Alla or Alla-gula was a Mesopotamian god associated with the underworld. He functioned as the sukkal (attendant deity) of Ningishzida, and most likely was a dying god similar to Dumuzi and Damu, but his character is not well known otherwise. It is known that the settlement Esagi was his cult center, but its location is presently unknown.

==Name and character==
Alla's name was written in cuneiform either syllabically (^{d}Al-la or ^{d}Al-lá) or logographically (^{d}NAGAR). It might be related to or a pun on the Sumerian word al, "hoe". A variant form, Alla-gula, "Alla the great", is also attested. Additionally, the god list An = Anum indicates that he could be referred to with the Sumerian epithet Lugal-sapar, "lord of the net". (Note: The net is well attested as a divine weapon.)

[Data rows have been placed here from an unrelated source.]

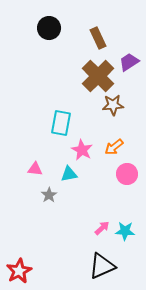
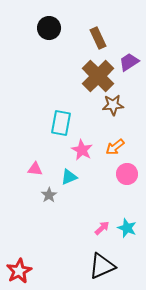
orange arrow: moved 1 px right
cyan triangle: moved 3 px down; rotated 12 degrees counterclockwise
cyan star: moved 2 px right, 3 px up; rotated 18 degrees clockwise
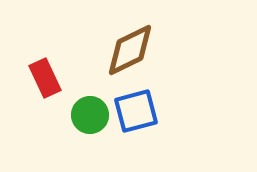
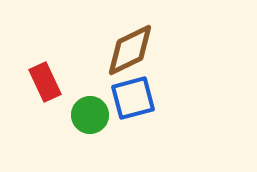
red rectangle: moved 4 px down
blue square: moved 3 px left, 13 px up
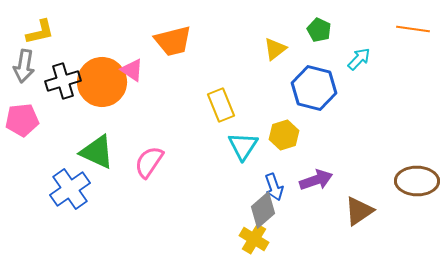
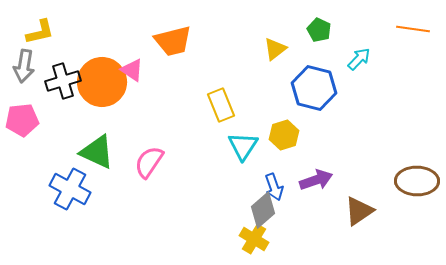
blue cross: rotated 27 degrees counterclockwise
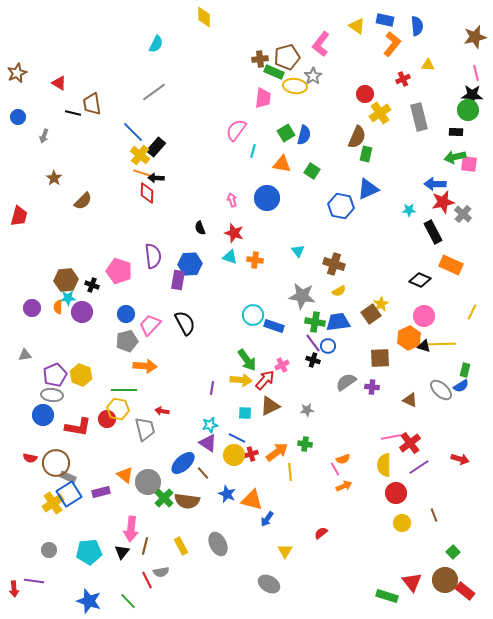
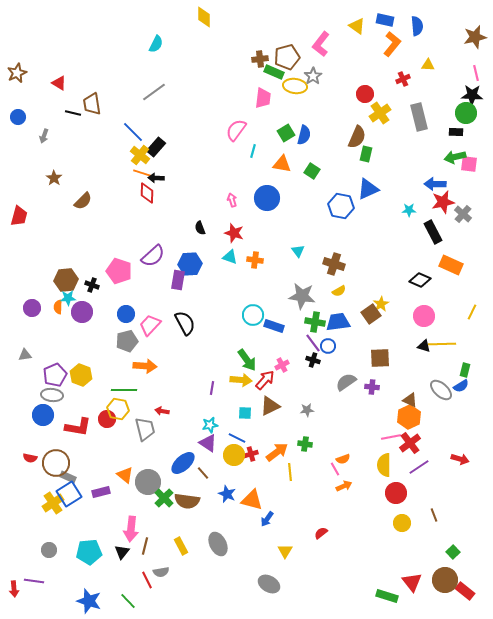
green circle at (468, 110): moved 2 px left, 3 px down
purple semicircle at (153, 256): rotated 55 degrees clockwise
orange hexagon at (409, 338): moved 79 px down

The character of Alla is poorly understood, but it is agreed that he was associated with the underworld. He belonged to the circle of deities connected with Ninazu and Ningishzida, and functioned as the sukkal (divine attendant) of the latter. He is also well attested as one of the dying gods mentioned in lamentations, and on this basis it has been argued he was viewed as comparable to better known Dumuzi. According to Wilfred G. Lambert, a single Old Babylonian text seemingly outright equates them with each other. Comparisons with Damu have also been made in modern literature.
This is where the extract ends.